One of the lessons that monetary policymakers have learned is that policy is most effective when it is clearly understood by the public. I think our new consensus strategy is another important step in providing this kind of transparency and, hence, in helping us to more effectively achieve our policy goals. Of course, strategies need to be implemented with actions, and it is important that our future monetary policy actions are true to the principles laid out in the new consensus statement.
Thank you. And I’d now be happy to take your questions.
Notes
1 Most of the job losses still appear to be temporary layoffs, but the number of permanent job losers continues to rise and is now up 2.9 million. This represents about 1.8 percent of the labor force, up from 0.9 percent just before the pandemic, but still well below the 4.4 percent ratio experienced during the financial crisis.
2 For a recent analysis of the effects of economic restrictions and noneconomic, nonpharmaceutical interventions on mitigating a second wave of Covid-19 infections, see Baqaee et al. (2020).
3 When firms go out of business, their relationships with workers, customers, suppliers, and lenders are destroyed. Rebuilding those connections—many of which have been built up over years and decades—is extremely costly.
4 While our objective is stated in terms of overall PCE inflation, core inflation—which strips out the volatile food and energy components—is a better gauge of sustained inflationary pressures and of where inflation is headed in the future.
5 For a summary of Fed Listens events, see Federal Reserve System (2020).

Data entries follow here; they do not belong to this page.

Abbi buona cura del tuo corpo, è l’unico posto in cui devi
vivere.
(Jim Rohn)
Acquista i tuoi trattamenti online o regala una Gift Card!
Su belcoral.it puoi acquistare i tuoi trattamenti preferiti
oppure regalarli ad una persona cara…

6 See Federal Open Market Committee (2020a) for the revised statement. See Federal Open Market Committee (2020b) for a comparison of this revised statement with the previous version from January 2019.
References
Baqaee, David, Emmanuel Farhi, Michael Mina, and James H. Stock, 2020, “Policies for a second wave,” Brookings Papers on Economic Activity, special edition, Vol. 51, Summer, forthcoming, available online.

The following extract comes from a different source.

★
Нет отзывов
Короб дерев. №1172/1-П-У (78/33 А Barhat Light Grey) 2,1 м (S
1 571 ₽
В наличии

Federal Open Market Committee, 2020a, “Statement on longer-run goals and monetary policy strategy,” Washington, DC, as amended effective August 27, available online.
Federal Open Market Committee, 2020b, “Guide to changes in the ‘Statement on longer-run goals and monetary policy strategy,’” Washington, DC, August 27, available online.
Federal Reserve System, 2020, Fed Listens: Perspectives from the Public, report, Washington, DC, June, available online.